A dull December: How demonetisation is hitting the advertising industry

With Christmas and New Year to cash in on, December is usually a busy – and profitable – month for the advertising sector. But this December is likely to be a dull one. If the cash crunch caused by demonetisation has led to a slump in business across sectors, advertising is the one industry that ends up feeling its collective pinch.

In the three weeks since currency notes of Rs 500 and Rs 1,000 were demonetised, advertising agencies and other media companies have seen a marked decrease in the advertising expenditure of companies, particularly those producing fast-moving consumer goods. By the end of December, some media agencies are expecting to see advertising cancellations worth Rs 600-Rs 700 crore, while others estimate a 25%-30% drop in advertising spend in the short term.

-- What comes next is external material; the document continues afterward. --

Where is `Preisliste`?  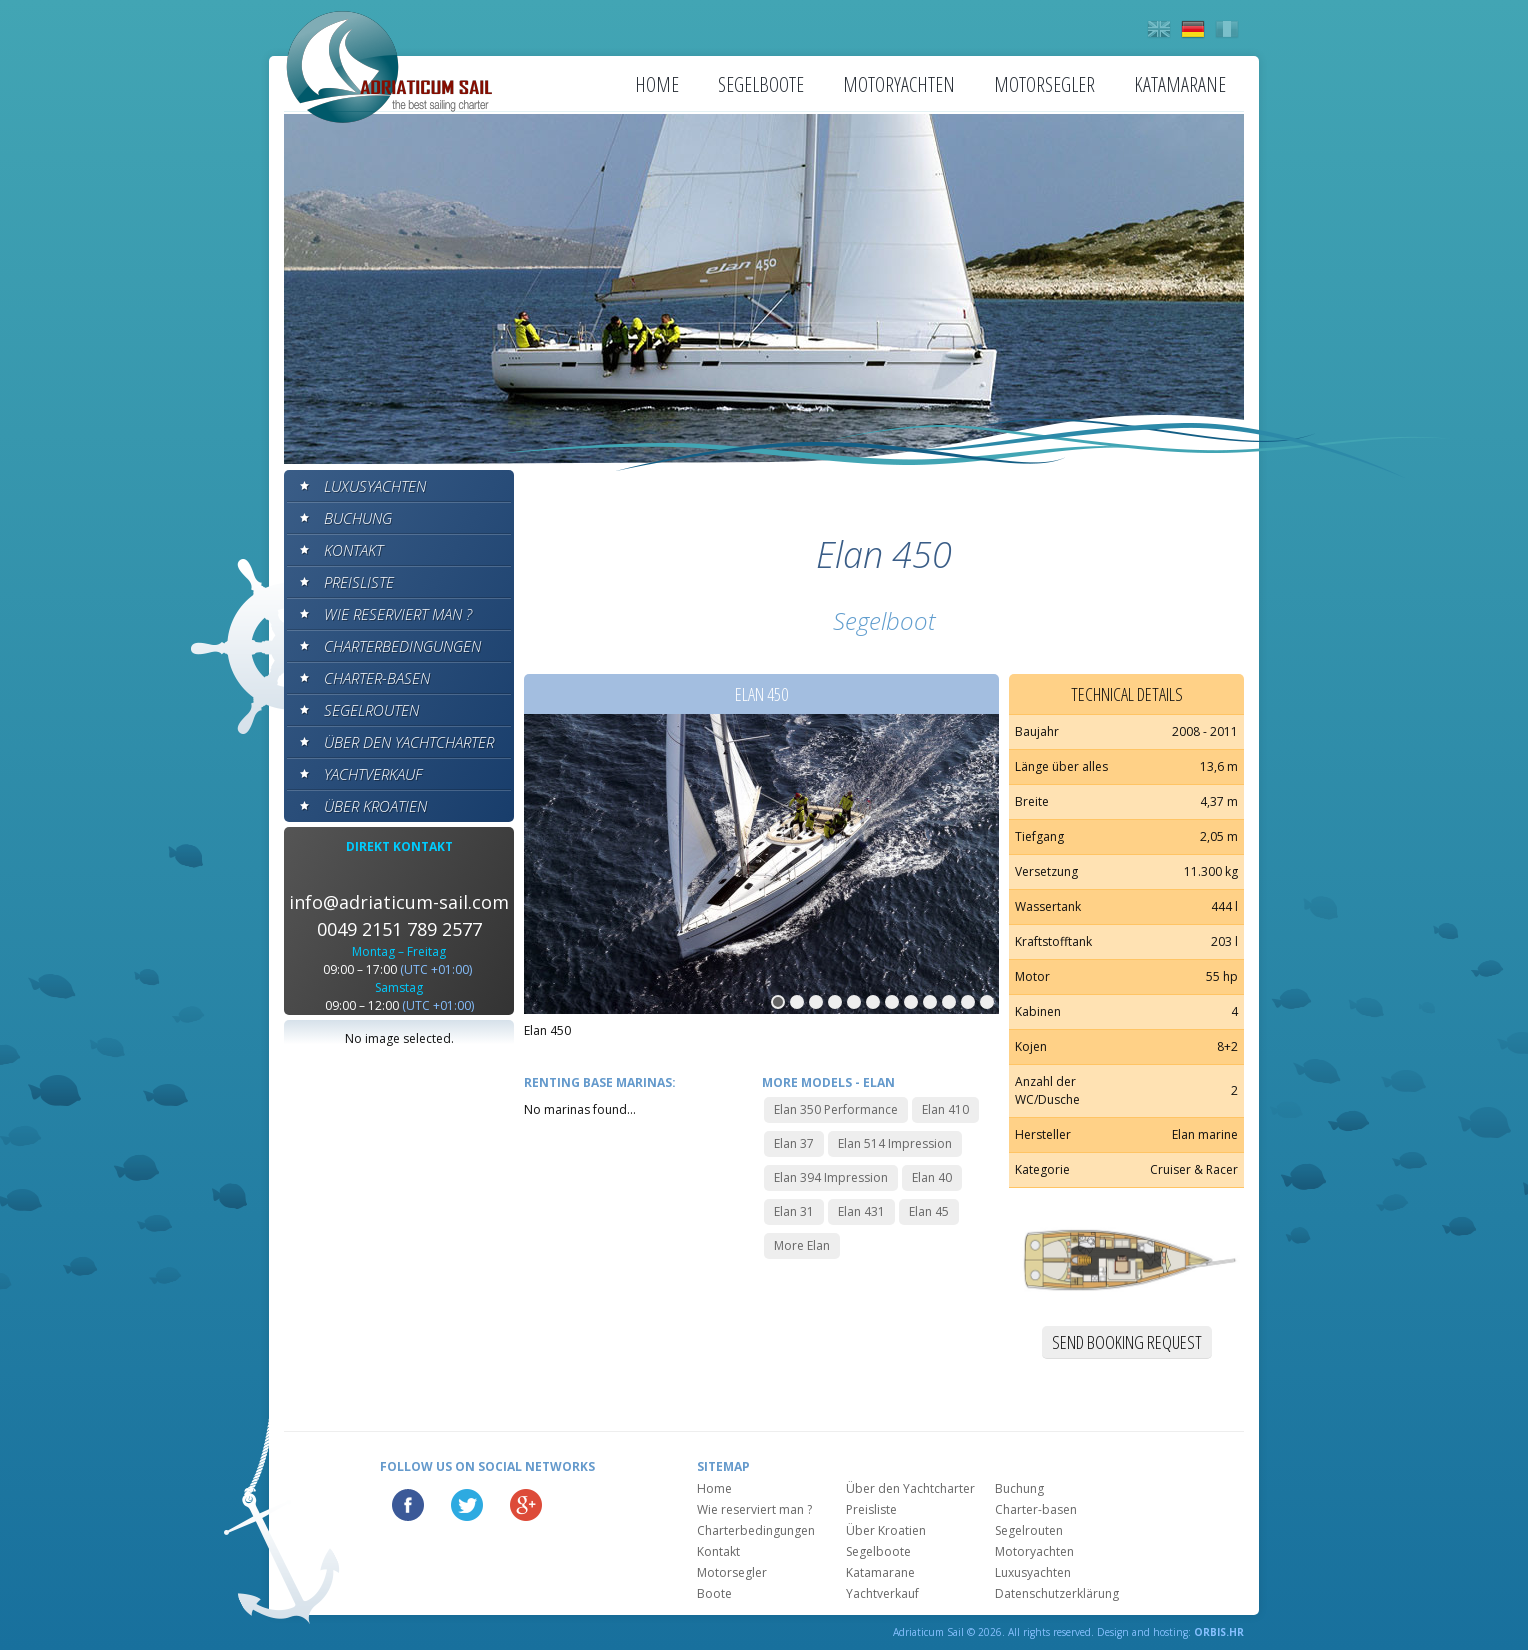 Preisliste is located at coordinates (359, 582).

While this would mean a definite gloom in the third quarter of the financial year (October to December), advertising experts are unsure if these effects of demonetisation will spill over into the next quarter.
Pulling out of product launches

Since advertising both influences and reflects consumer sentiment, the industry serves as a sensitive barometer of the mood of a country and its consumers. “The moment a chill sets in, it [the ad industry] is one of the first sectors to catch a cold,” said Anvar Alikhan, senior vice president and strategy consultant at JWT, a prominent advertising agency.

With the government suddenly invalidating 86% of the India’s circulating currency, and the Reserve Bank of India still struggling to push new, valid currency notes back into circulation, demonetisation has had a direct impact on consumers’ ability to buy commodities. This, in turn, has brought down sales of almost all goods that are discretionary, or not essential to people’s lives. These include real estate, durable goods like vehicles and gadgets and a host of retail and fast-moving consumer goods. For instance, Britannia Industries – known for its biscuits and processed food products – is expecting its sales to be hit by 15% to 20% in the next six weeks.

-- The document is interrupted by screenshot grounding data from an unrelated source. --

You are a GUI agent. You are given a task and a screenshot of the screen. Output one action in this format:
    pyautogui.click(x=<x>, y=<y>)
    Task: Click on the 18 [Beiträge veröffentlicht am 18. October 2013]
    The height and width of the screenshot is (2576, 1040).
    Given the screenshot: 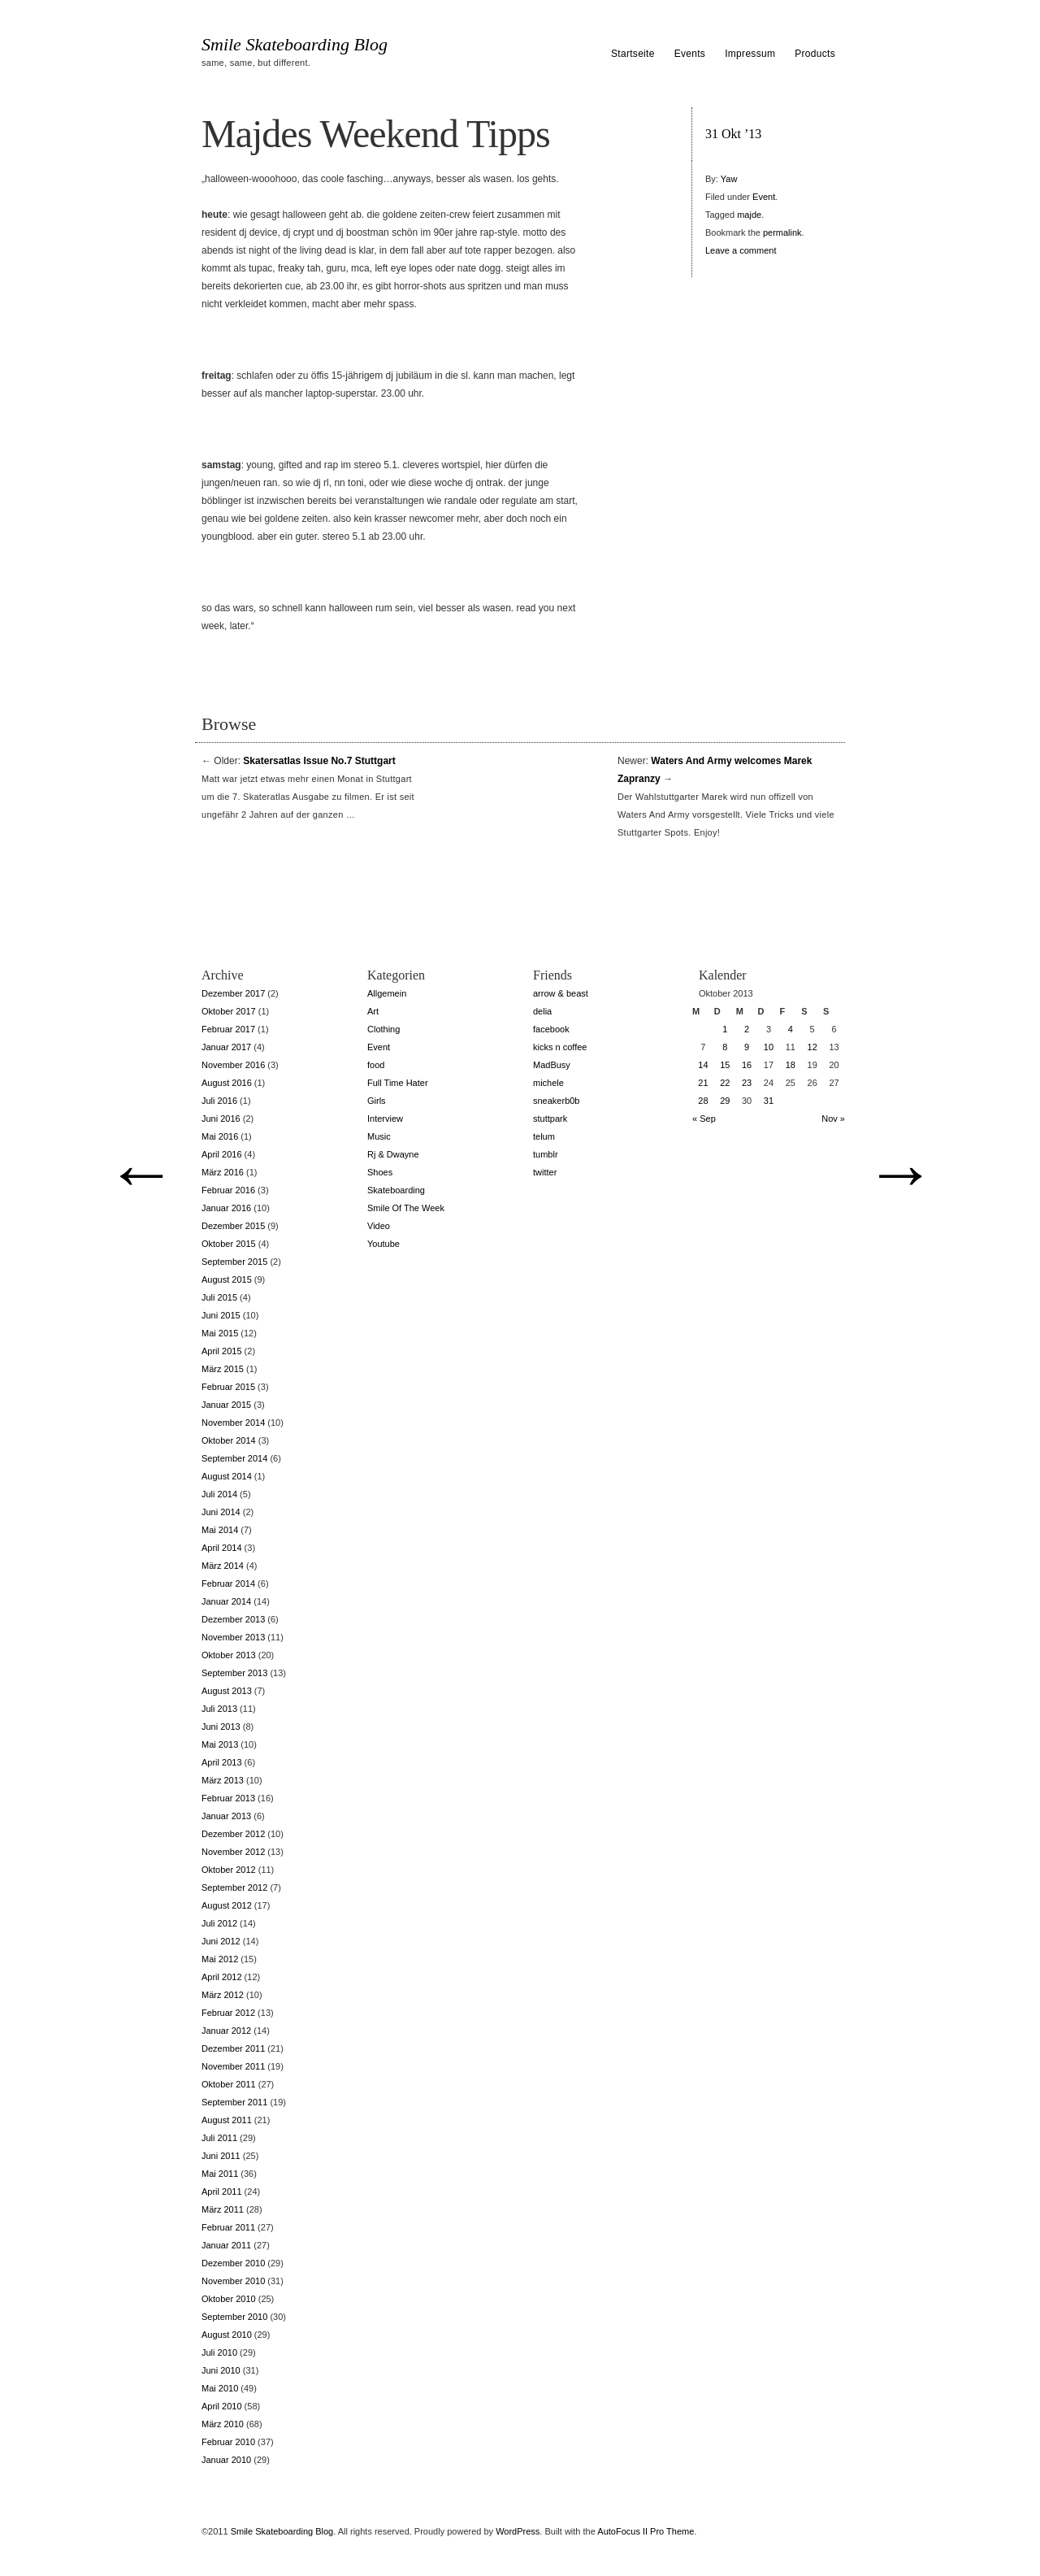 What is the action you would take?
    pyautogui.click(x=790, y=1065)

The drop in sales in the past three weeks has led to a clear drop in the advertising expenses companies are willing to make. “If consumer demand is going to be significantly lower, then advertising spends will also be correspondingly hit,” said Anant Rangaswami, editor of CNBC TV18’s Storyboard, a show on advertising, brands and entrepreneurship.

Since FMCG companies are among the biggest advertisers in India, particularly in the sector of television commercials, they are now cancelling or postponing ad campaigns and product launches that were planned for December.

“Companies are categorically postponing product launches, which will affect the revenues of general entertainment channels,” said Rangaswami. “December and Quarter 1, 2017, are likely to be dry months.”

At several advertising agencies, senior client servicing executives confirm this unexpected slowdown. “One of our clients, an FMCG brand, had a whole ad campaign ready for the launch of a new product, but they have paused it for now because this is not the right market environment for a product launch,” said the client servicing head of a leading advertising agency in Mumbai.

At another prominent agency, a senior executive claimed that campaign launches have been deferred for “cash offtakes”, or products that are usually always paid for by cash. “One quarter is definitely going to be washed out,” said the executive, who did not wish to be named. “A lot of marketers are sitting on the fence, waiting and watching to see how things play out.”
A long wait?

Most companies and advertisers have no option but to wait and watch, because of the widespread uncertainty about the medium and long-term impact of demonetisation.

“From November 8 till today, the government has made so many changes on demonetisation, it is difficult to predict what the next quarter will look like,” said Rangaswami.

So far, says Alikhan, advertising spends had been reflecting the country’s GDP growth in recent months, which was clocking 7%. “But now suddenly the mood has turned frosty, and the big question is how much of a hit the economy will take in the coming six to 12 months,” he said.

Since there is almost no precedent to the kind of demonetisation that the Indian government is now attempting, what happens in the next few financial quarters will depend on how the government is able to manage the current liquidity crisis, says Alikhan.